Un tournant décisif semble avoir été franchi dans les relations entre la France et l’Algérie. Le chef de l’État français Emmanuel Macron a demandé ce mercredi 6 août à son gouvernement d’adopter une attitude plus rigoureuse face à ce qu’il qualifie de blocages persistants dans les échanges bilatéraux. Un message clair adressé à Alger, dans un contexte de tensions croissantes.
Dans une correspondance adressée au Premier ministre François Bayrou, Macron a appelé à « faire preuve de fermeté » face à l’attitude d’Alger, évoquant des mesures concrètes comme la suspension d’un accord bilatéral datant de 2013 sur les exemptions de visas accordées aux détenteurs de passeports officiels et diplomatiques. Cette décision a suscité une vive réaction de la part des autorités algériennes, qui accusent Paris de se défausser de ses engagements et de rompre unilatéralement un protocole dont elle avait pourtant été l’initiatrice.

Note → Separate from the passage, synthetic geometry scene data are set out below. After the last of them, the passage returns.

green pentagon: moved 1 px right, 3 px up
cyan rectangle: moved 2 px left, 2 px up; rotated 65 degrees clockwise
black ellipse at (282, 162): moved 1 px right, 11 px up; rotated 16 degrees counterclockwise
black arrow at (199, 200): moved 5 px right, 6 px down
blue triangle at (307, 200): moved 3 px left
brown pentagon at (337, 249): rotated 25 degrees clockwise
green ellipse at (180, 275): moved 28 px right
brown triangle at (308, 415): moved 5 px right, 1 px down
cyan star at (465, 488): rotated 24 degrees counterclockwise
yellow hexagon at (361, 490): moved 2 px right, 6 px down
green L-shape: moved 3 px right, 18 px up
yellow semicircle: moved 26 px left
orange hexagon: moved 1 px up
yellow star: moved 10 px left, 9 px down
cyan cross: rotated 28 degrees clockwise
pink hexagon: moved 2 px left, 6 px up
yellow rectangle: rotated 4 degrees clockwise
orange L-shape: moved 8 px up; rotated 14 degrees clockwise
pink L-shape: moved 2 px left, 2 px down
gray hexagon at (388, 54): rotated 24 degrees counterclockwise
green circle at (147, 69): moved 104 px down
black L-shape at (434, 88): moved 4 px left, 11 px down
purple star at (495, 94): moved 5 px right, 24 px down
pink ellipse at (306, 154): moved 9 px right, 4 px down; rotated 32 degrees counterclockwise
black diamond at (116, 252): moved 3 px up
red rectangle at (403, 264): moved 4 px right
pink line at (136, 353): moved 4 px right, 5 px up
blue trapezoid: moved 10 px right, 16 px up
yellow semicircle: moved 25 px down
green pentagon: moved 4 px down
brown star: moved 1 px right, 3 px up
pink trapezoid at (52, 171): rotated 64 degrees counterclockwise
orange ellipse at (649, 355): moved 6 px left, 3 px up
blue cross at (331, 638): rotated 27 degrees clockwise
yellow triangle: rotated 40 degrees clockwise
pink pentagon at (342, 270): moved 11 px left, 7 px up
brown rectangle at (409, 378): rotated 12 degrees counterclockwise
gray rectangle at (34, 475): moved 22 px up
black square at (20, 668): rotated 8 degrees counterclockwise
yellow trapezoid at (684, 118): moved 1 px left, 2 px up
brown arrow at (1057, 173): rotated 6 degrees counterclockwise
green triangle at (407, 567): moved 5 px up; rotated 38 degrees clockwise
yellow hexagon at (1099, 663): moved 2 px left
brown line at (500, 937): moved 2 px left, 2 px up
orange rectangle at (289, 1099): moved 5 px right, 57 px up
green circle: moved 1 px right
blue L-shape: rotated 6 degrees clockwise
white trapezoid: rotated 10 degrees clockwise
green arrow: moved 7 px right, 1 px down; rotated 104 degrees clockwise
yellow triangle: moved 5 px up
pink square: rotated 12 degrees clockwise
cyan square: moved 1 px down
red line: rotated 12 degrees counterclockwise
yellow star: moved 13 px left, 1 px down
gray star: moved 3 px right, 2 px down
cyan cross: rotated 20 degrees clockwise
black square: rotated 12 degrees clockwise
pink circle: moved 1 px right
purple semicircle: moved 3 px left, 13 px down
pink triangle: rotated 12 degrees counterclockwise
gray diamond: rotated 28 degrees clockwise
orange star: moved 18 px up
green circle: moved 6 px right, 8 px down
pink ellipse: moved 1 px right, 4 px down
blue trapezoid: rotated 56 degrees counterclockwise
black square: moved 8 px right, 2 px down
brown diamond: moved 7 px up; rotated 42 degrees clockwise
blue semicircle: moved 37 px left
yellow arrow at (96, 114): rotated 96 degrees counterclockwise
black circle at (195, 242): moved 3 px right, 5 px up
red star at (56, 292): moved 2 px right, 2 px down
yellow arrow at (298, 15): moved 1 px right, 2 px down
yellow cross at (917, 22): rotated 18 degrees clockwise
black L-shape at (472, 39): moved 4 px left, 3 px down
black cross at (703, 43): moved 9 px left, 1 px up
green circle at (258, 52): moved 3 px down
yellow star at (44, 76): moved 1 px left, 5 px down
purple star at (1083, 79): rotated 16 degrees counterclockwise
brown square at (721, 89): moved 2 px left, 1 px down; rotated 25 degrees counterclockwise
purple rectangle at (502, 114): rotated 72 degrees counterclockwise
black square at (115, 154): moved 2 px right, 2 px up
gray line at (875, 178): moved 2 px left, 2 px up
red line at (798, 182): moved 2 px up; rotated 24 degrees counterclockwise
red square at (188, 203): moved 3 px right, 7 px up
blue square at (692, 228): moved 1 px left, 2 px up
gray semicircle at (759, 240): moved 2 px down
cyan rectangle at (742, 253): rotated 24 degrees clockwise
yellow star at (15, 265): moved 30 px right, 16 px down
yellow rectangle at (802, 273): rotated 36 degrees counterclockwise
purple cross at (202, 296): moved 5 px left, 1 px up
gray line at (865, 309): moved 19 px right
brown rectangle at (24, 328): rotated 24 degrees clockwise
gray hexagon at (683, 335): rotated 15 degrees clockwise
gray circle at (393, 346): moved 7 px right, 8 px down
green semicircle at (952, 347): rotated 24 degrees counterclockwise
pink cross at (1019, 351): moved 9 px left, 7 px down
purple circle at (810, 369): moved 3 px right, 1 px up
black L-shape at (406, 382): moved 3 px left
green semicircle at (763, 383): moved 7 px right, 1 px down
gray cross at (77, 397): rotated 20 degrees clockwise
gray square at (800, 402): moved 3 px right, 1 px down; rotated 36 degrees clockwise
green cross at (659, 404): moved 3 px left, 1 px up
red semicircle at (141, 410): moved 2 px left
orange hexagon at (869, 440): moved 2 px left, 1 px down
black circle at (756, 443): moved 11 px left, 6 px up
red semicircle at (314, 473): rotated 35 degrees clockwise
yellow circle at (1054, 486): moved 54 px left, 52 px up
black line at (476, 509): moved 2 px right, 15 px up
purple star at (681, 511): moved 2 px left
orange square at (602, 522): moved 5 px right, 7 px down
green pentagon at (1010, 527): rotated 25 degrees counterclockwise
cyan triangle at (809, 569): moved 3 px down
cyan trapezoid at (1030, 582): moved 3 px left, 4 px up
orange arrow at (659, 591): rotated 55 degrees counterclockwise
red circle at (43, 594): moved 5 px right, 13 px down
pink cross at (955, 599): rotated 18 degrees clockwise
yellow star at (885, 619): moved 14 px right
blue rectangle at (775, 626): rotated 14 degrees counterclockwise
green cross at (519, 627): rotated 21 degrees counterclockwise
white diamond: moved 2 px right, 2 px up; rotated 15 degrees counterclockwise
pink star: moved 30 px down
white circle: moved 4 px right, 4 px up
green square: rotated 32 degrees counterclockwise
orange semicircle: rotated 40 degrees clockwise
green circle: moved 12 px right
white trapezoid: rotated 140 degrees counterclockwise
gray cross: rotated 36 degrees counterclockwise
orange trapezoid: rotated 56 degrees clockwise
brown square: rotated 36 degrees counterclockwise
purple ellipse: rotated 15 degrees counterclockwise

La fin d’une approche conciliante
Cette prise de position tranche avec la stratégie initiale d’Emmanuel Macron, marquée par une volonté d’apaisement à son arrivée à l’Élysée en 2017. À l’époque, le président fraîchement élu avait adopté un ton inédit, en reconnaissant la colonisation comme un « crime contre l’humanité » déclaration qui avait alors suscité un tollé au sein de la droite française.
En 2021, l’exécutif français avait même commandé un rapport sur les mémoires de la colonisation, confié à l’historien Benjamin Stora. Ce document proposait plusieurs gestes symboliques, comme l’entrée au Panthéon de Gisèle Halimi ou encore la reconnaissance officielle de l’assassinat de l’avocat Ali Boumendjel en 1957.
Mais les événements récents ont rebattu les cartes. Le soutien exprimé par Emmanuel Macron au plan marocain d’autonomie au Sahara, en juillet 2024, a été perçu comme une provocation directe par Alger, fervent défenseur du front séparatiste du Polisario. Depuis, les signes d’un effondrement progressif des liens diplomatiques se sont multipliés : expulsions de diplomates, rappels d’ambassadeurs, refus algérien de coopérer sur les expulsions de ressortissants en situation irrégulière en France, ou encore réduction significative des délivrances de visas par les autorités françaises.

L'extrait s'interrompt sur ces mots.